= Extreme carving =

Extreme carving or Extremecarving is a coined term describing a particular form of carving on a snowboard.
Features of extreme carving that distinguish it from other kinds of snowboard carving include:
- The use of wider boards to accommodate extreme edge angles (the angle between board base and snow surface) produced deep in turns. Heel and toe overhang prevent narrower boards from reaching angles close to 90 degrees that are experienced in extreme carving.
- High degree of extension to the whole of the body during the middle of the carved turn, when the snowboard is facing down the fall line of the slope.
- Proactive compression of the body during edge transitions. This maneuver is also known as a cross-through or push-pull turn. During any carved turn on a sufficiently steep slope, the perceived g-force will build up at the end of the carve, resulting in a natural compression of the body.

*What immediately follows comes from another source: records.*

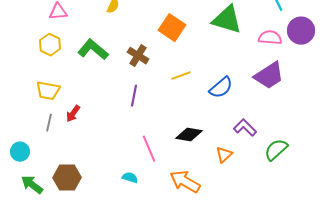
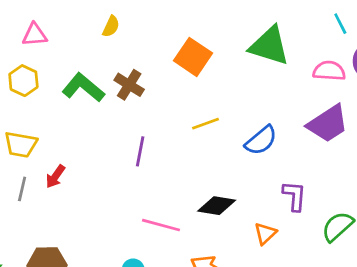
brown cross: (138, 56) -> (129, 85), moved
purple L-shape: (245, 128) -> (294, 196), turned 50
pink line: (149, 149) -> (161, 225), turned -52

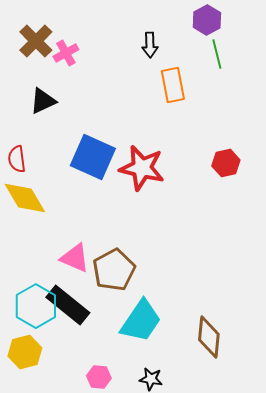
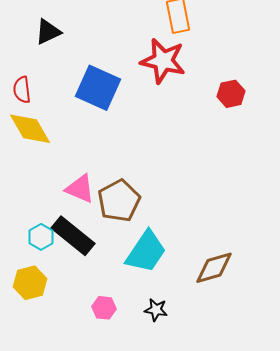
red star: (142, 168) -> (163, 61), moved
cyan hexagon: (36, 306) -> (41, 237), size x0.6
brown diamond: (209, 337) -> (214, 268), turned 69

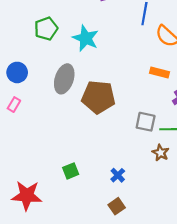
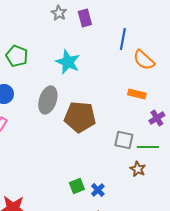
green pentagon: (46, 29) -> (17, 56), moved, turned -30
green square: (71, 171) -> (77, 186), moved

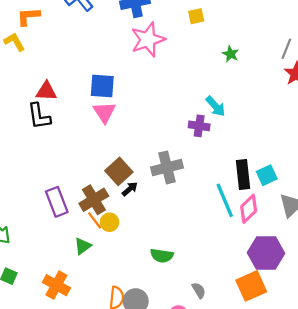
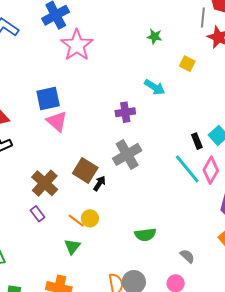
yellow square: (196, 16) -> (187, 64), moved, turned -35
purple cross: (199, 126) -> (125, 112), moved
black rectangle: (243, 174) -> (197, 141), size x0.6
brown cross: (94, 200) -> (45, 183), moved
purple rectangle: (57, 202) -> (38, 214), size x0.6

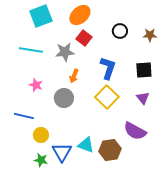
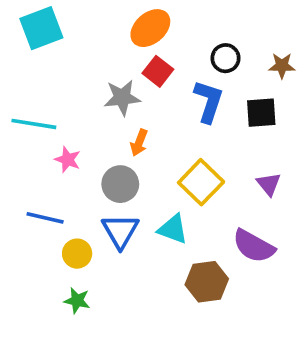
cyan square: (41, 16) -> (41, 28), moved
cyan line: (31, 50) -> (34, 124), moved
blue L-shape: (108, 68) -> (209, 101), moved
black square: (144, 70) -> (261, 113), moved
cyan triangle: (86, 145) -> (173, 229), moved
blue triangle: (62, 152) -> (120, 231), moved

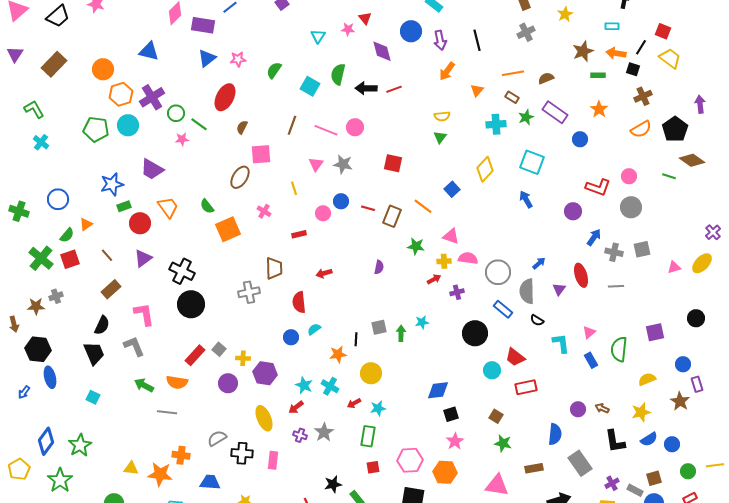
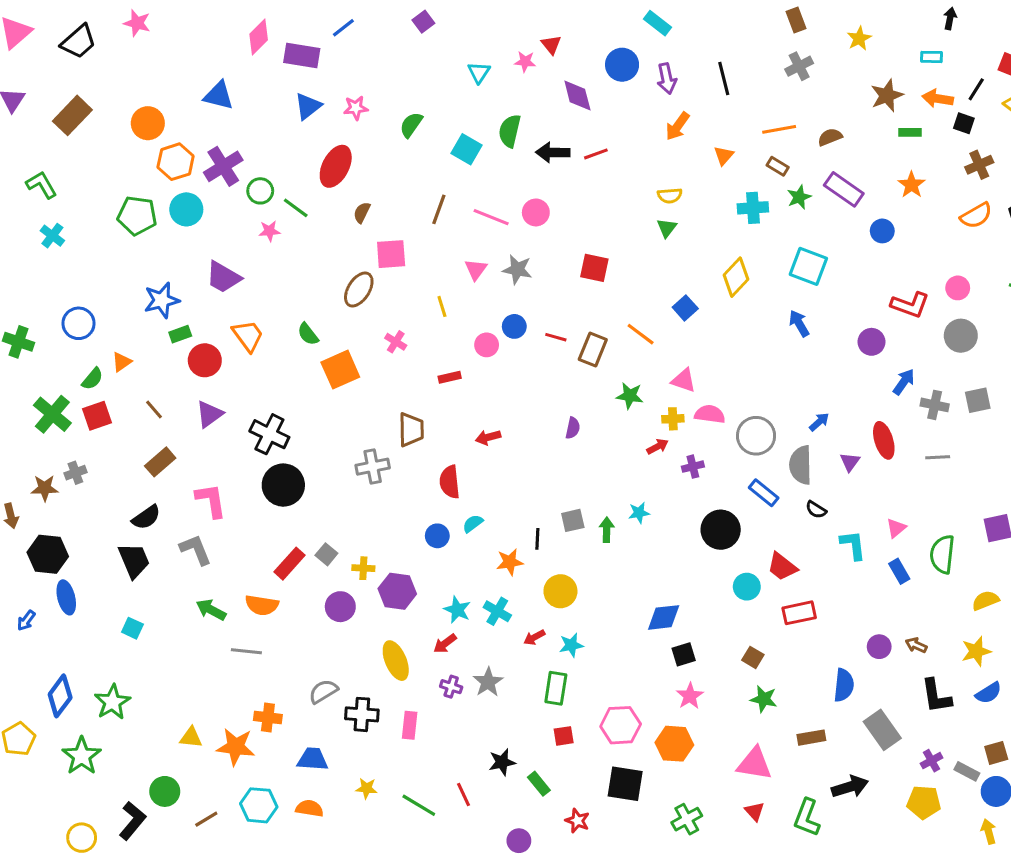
black semicircle: (102, 325) -> (146, 517), turned 30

The proactive compression in extreme carving is different from this natural compression in that it is done by pulling the legs up in anticipation of the additional force, instead of allowing the legs to get pushed up as a reaction to the additional force. The snowboarder pushes the board away at the apex of the turn, and the g-force is also distributed along the whole arc of the turn, reducing the pressure on the leg at the turn exit, thus allowing the exit of the turn and the preparation of the next turn with legs flexing again (the pull sequence).
- Large, progressive rotation of the torso in the turning direction, such that the rider's shoulders and chest are perpendicular to the toe edge during toe-side turns, and facing towards the nose of the board during heel-side turns. This is in contrast with contemporary carving methodology that indicates that one's torso should stay at an angle midway between the angles of the two bindings, and also with the old school technique where the torso faces the nose of the board at all times.
- Minimum use of arms and non-necessary movements: the goal is to create a precise and perfect turn with a style that shows control and mastery of all the parameters at stake.

==History==
Belonging to the Alpine snowboard type, it has its roots from an evolution of the Euro Carve, or Vitelli turn, also called V-turn, that was pioneered by early snowboarders in the late '80s in the west Alps (Jesse Fernandes, Jean Nerva, Serge Vitelli and other pro slalom riders). The laid carving technique was slowly improved by two Swiss snowboarders, Jacques Rilliet and Patrice Fivat away from the trends in Zinal, Valais by using the rotation turn technique used in the Swiss Snowboard school, and the term Extremecarving was used by them to describe the fact that the laid technique pushes the body to the maximum possible contact with the snow. They created in 2001 a website that explained the technique and it led to a growing international community of riders using this riding technique, among others for riding alpine snowboards.